Concept

Mława

Summary
Mława ('mława; מלאווע Mlave) is a town in northeastern Poland with 30,403 inhabitants in 2020. It is the capital of Mława County. It is situated in the Masovian Voivodeship. During the invasion of Poland in 1939, the battle of Mława was fought to the north of the city. The first mention of Mława comes from July 2, 1426, when three princes of Mazovia - Siemowit V, Trojden II and Władysław I came here to a session of a local court. It is not known if Mława had already been an urban center, as there are no sources which would prove it. Three years later, Mława was incorporated as a town It was a royal town, located in the Płock Voivodeship in the Greater Poland Province. In 1521 during the Polish-Teutonic War, the town was captured and looted by the Teutonic Knights. In 1659 the town was burned by the Swedish troops, and in 1795, following the Third Partition of Poland, Mława became part of the Kingdom of Prussia. In 1807 it was included in the short-lived Polish Duchy of Warsaw.

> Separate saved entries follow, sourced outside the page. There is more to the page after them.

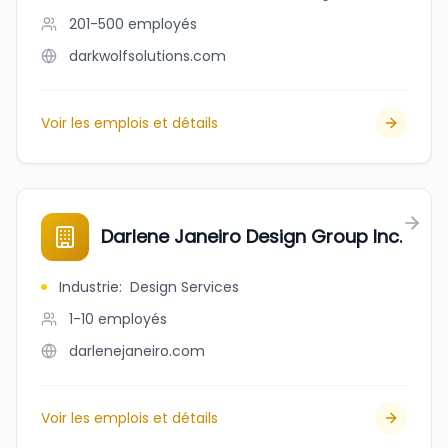
201-500
employés
darkwolfsolutions.com
Voir les emplois et détails
Darlene Janeiro Design Group Inc.
Industrie
:
Design Services
1-10
employés
darlenejaneiro.com
Voir les emplois et détails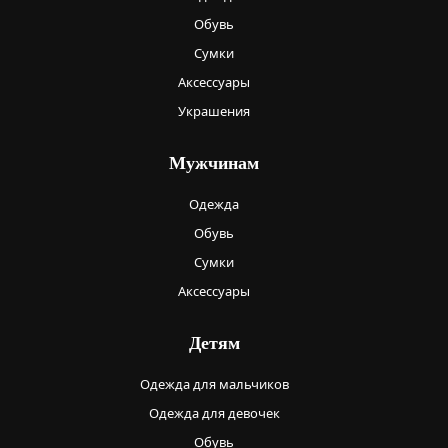
Обувь
Сумки
Аксессуары
Украшения
Мужчинам
Одежда
Обувь
Сумки
Аксессуары
Детям
Одежда для мальчиков
Одежда для девочек
Обувь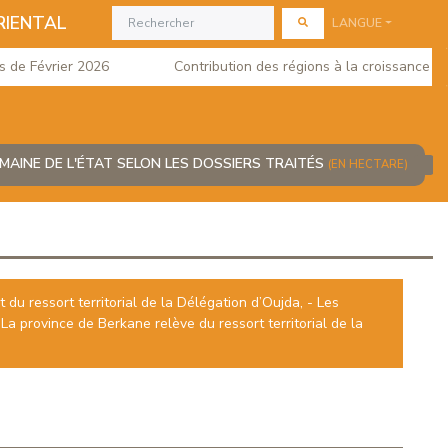
RIENTAL
LANGUE
e Février 2026
Contribution des régions à la croissance du P
OMAINE DE L'ÉTAT SELON LES DOSSIERS TRAITÉS
(EN HECTARE)
 du ressort territorial de la Délégation d’Oujda, - Les
La province de Berkane relève du ressort territorial de la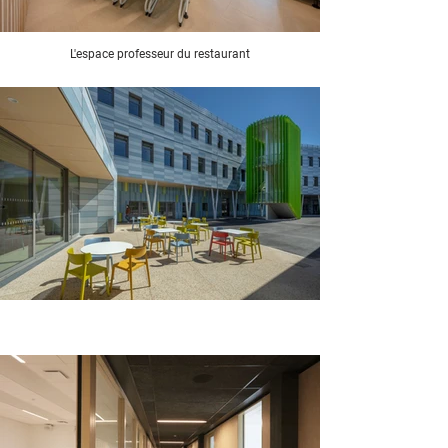
L'espace professeur du restaurant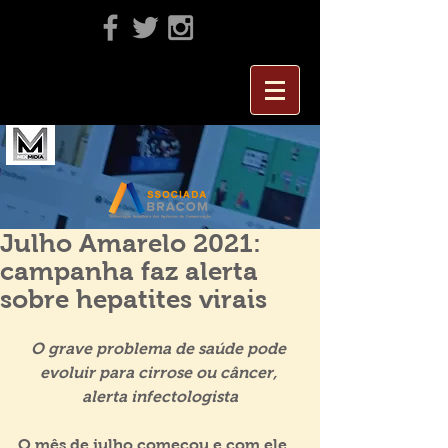
Julho Amarelo 2021:
campanha faz alerta
sobre hepatites virais
O grave problema de saúde pode 
evoluir para cirrose ou câncer, 
alerta infectologista
O mês de julho começou e com ele 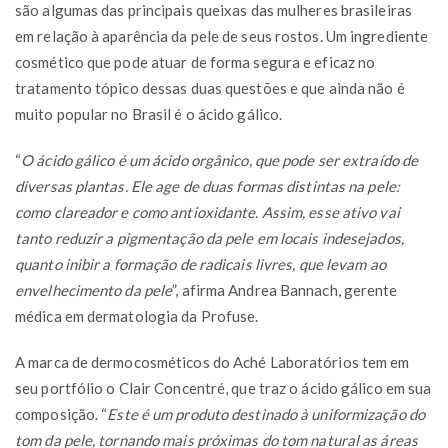
são algumas das principais queixas das mulheres brasileiras
em relação à aparência da pele de seus rostos. Um ingrediente
cosmético que pode atuar de forma segura e eficaz no
tratamento tópico dessas duas questões e que ainda não é
muito popular no Brasil é o ácido gálico.
“
O ácido gálico é um ácido orgânico, que pode ser extraído de
diversas plantas. Ele age de duas formas distintas na pele:
como clareador e como antioxidante. Assim, esse ativo vai
tanto reduzir a pigmentação da pele em locais indesejados,
quanto inibir a formação de radicais livres, que levam ao
envelhecimento da pele
”, afirma Andrea Bannach, gerente
médica em dermatologia da Profuse.
A marca de dermocosméticos do Aché Laboratórios tem em
seu portfólio o Clair Concentré, que traz o ácido gálico em sua
composição. “
Este é um produto destinado à uniformização do
tom da pele, tornando mais próximas do tom natural as áreas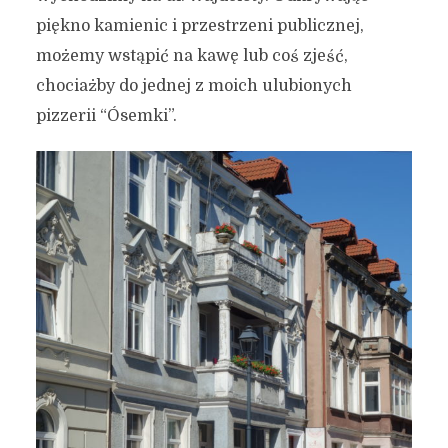
piękno kamienic i przestrzeni publicznej,
możemy wstąpić na kawę lub coś zjeść,
chociażby do jednej z moich ulubionych
pizzerii “Ósemki”.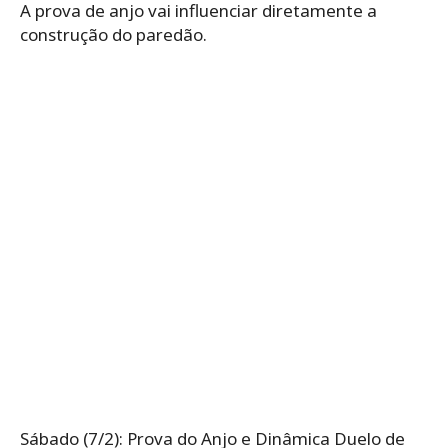
A prova de anjo vai influenciar diretamente a
construção do paredão.
Sábado (7/2): Prova do Anjo e Dinâmica Duelo de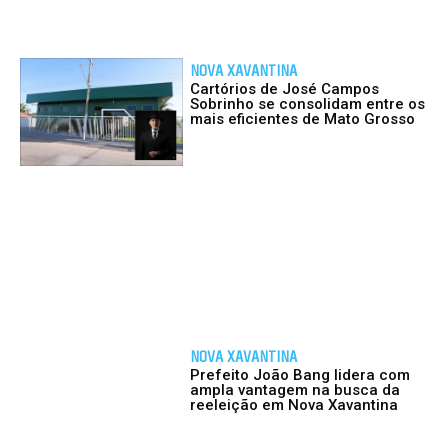
NOVA XAVANTINA
Cartórios de José Campos
Sobrinho se consolidam entre os
mais eficientes de Mato Grosso
NOVA XAVANTINA
Prefeito João Bang lidera com
ampla vantagem na busca da
reeleição em Nova Xavantina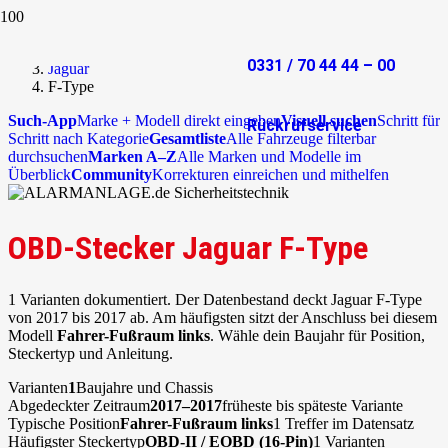
Start
OBD-Stecker
0331 / 70 44 44 – 00
Jaguar
F-Type
Such-App
Marke + Modell direkt eingeben
Visuell suchen
Schritt für
Rückrufservice
Schritt nach Kategorie
Gesamtliste
Alle Fahrzeuge filterbar
durchsuchen
Marken A–Z
Alle Marken und Modelle im
Überblick
Community
Korrekturen einreichen und mithelfen
OBD-Stecker Jaguar F-Type
1 Varianten dokumentiert. Der Datenbestand deckt Jaguar F-Type
von 2017 bis 2017 ab. Am häufigsten sitzt der Anschluss bei diesem
Modell
Fahrer-Fußraum links
. Wähle dein Baujahr für Position,
Steckertyp und Anleitung.
Varianten
1
Baujahre und Chassis
Abgedeckter Zeitraum
2017–2017
früheste bis späteste Variante
Typische Position
Fahrer-Fußraum links
1 Treffer im Datensatz
Häufigster Steckertyp
OBD-II / EOBD (16-Pin)
1 Varianten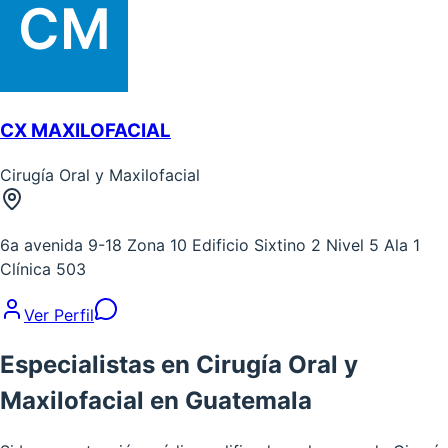
CX MAXILOFACIAL
Cirugía Oral y Maxilofacial
6a avenida 9-18 Zona 10 Edificio Sixtino 2 Nivel 5 Ala 1
Clínica 503
Ver Perfil
Especialistas en Cirugía Oral y
Maxilofacial en Guatemala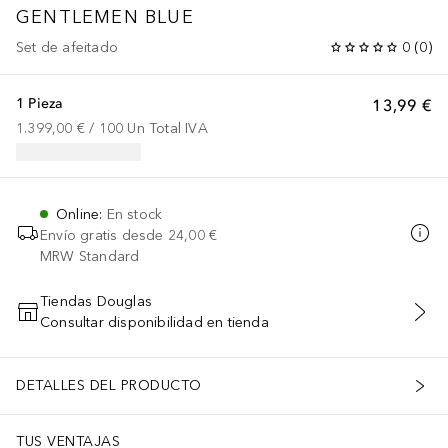
GENTLEMEN BLUE
Set de afeitado
0
(
0
)
1 Pieza
13,99 €
1.399,00 €
 / 
100
Un
Total IVA
Online
:
En stock
Envío gratis desde
24,00 €
MRW Standard
Tiendas Douglas
Consultar disponibilidad en tienda
AÑADIR AL CARRITO
DETALLES DEL PRODUCTO
TUS VENTAJAS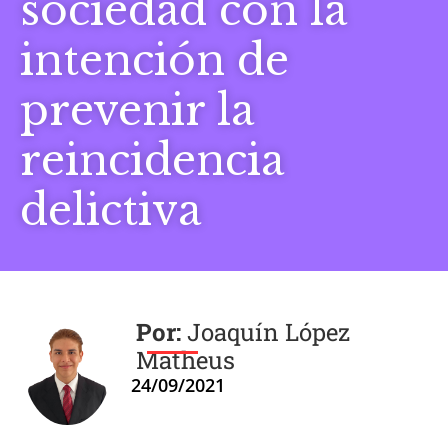
sociedad con la
intención de
prevenir la
reincidencia
delictiva
Joaquín López
Matheus
24/09/2021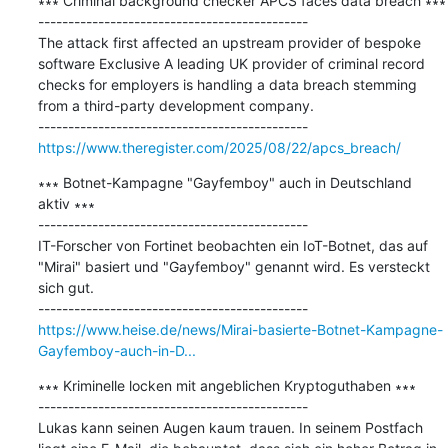
∗∗∗ Criminal background checker APCS faces data breach ∗∗∗

---------------------------------------------

The attack first affected an upstream provider of bespoke 
software Exclusive A leading UK provider of criminal record 
checks for employers is handling a data breach stemming 
from a third-party development company.

https://www.theregister.com/2025/08/22/apcs_breach/
∗∗∗ Botnet-Kampagne "Gayfemboy" auch in Deutschland 
aktiv ∗∗∗

---------------------------------------------

IT-Forscher von Fortinet beobachten ein IoT-Botnet, das auf 
"Mirai" basiert und "Gayfemboy" genannt wird. Es versteckt 
sich gut.

https://www.heise.de/news/Mirai-basierte-Botnet-Kampagne-
Gayfemboy-auch-in-D...
∗∗∗ Kriminelle locken mit angeblichen Kryptoguthaben ∗∗∗

---------------------------------------------

Lukas kann seinen Augen kaum trauen. In seinem Postfach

After Napoleonic Wars, in the 1815 Congress of Vienna Mława (along with the entire province) was incorporated into the Russian Partition of Poland, as part of the initially autonomous Congress Poland. During the January Uprising, on February 20, 1864, it was the site of a clash between Polish insurgents and Russian troops. Since the town was located along the pre-1914 imperial Russian-German border, Mława was a place of heavy fighting between the two opposing armies during World War I, and was occupied by Germany. After the war, in 1918, Poland regained independence and the town was reintegrated with Poland. During the Polish-Soviet War, it was fiercely defended by Poles on August 9–10, 1920, captured by Russians on August 10, and afterwards recaptured by Poles. Within interwar Poland, the town was assigned to the Warsaw Voivodeship (1919–39). The government of the Second Polish Republic constructed several fortifications there due to proximity of the German border.